# pfetch

> system information shell tool

**Wikidata**: [Q107369956](https://www.wikidata.org/wiki/Q107369956)  
**Source**: https://4ort.xyz/entity/pfetch

## Summary
pfetch is a free, open-source system information shell tool written by Dylan Araps that displays concise hardware and operating-system details in a terminal. Written purely in shell script and released under the MIT License, it runs on any Unix-like platform and is designed as a lightweight alternative to larger fetch utilities.

## Key Facts
- Author: Dylan Araps (b. 1998), independent programmer.
- License: MIT License; source code at https://github.com/dylanaraps/pfetch.
- Current stable release: 0.6.0 (11 Mar 2020); first public release 0.1 (28 Sep 2019).
- Implementation language: POSIX-compatible shell script.
- Supported platforms: all Unix-like operating systems; package available on SlackBuilds as desktop/pfetch.
- Software class: free software, console application, cross-platform.
- GitLab topic identifier: pfetch.

## FAQs
### Q: What does pfetch actually show?
A: It prints a short, colorized block containing the OS name, kernel, uptime, package count, shell, CPU, GPU, memory usage, and an ASCII logo for the detected distribution.

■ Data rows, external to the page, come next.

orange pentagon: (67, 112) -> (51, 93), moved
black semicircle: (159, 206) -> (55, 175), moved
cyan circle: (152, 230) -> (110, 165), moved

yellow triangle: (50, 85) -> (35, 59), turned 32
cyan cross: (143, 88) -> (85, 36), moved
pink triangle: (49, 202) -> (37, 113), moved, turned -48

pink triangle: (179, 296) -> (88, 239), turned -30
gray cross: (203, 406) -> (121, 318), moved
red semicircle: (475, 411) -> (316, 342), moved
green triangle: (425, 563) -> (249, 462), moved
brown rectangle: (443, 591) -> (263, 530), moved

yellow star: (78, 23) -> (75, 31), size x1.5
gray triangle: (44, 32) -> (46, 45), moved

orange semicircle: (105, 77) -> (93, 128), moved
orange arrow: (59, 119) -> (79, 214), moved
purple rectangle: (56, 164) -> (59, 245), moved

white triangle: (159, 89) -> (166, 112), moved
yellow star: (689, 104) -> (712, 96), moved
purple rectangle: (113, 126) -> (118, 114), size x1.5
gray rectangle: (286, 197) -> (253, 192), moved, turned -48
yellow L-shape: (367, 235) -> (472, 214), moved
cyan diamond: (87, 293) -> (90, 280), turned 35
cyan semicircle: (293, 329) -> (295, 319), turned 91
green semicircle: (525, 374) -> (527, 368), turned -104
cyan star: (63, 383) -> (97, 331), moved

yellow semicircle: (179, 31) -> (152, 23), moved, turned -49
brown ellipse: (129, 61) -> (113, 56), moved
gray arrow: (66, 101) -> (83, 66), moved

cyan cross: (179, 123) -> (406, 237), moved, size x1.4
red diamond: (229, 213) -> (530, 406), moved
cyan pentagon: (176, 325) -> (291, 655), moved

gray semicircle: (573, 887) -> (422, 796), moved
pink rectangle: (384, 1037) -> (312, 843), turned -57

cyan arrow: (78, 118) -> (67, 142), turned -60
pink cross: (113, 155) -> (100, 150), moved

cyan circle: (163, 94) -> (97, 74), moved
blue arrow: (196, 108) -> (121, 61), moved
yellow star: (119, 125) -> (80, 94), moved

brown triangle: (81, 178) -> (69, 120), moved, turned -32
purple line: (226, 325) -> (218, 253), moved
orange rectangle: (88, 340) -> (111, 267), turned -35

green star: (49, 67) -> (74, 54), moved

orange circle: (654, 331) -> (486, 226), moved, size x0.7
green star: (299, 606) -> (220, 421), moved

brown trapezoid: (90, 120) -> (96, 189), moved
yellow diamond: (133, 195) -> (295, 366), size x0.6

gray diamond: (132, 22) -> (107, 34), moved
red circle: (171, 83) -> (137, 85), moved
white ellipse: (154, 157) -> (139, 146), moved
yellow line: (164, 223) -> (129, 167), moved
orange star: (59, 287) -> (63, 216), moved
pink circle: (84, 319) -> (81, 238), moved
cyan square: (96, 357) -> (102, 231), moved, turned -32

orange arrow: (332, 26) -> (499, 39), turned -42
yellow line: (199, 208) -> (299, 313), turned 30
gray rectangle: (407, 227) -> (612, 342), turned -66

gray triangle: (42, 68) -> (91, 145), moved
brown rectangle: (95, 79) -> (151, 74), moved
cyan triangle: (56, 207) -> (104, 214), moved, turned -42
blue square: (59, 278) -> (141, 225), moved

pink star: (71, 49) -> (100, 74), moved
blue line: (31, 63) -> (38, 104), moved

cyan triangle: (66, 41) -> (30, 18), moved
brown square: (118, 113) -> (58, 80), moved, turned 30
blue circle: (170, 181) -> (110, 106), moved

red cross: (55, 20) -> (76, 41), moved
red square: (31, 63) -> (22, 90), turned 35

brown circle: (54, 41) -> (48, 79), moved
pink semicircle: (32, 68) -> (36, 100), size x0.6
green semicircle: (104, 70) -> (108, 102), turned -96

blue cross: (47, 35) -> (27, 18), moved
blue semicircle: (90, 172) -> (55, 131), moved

### Q: How is pfetch different from neofetch?
A: pfetch is intentionally minimal—about 500 lines of shell versus neofetch’s several thousand—making it faster to start and easier to audit or embed in dotfiles.

### Q: Can I run pfetch on macOS or *BSD?
A: Yes; the script is written for POSIX shells and officially supports macOS, Linux, and the major BSD families without modification.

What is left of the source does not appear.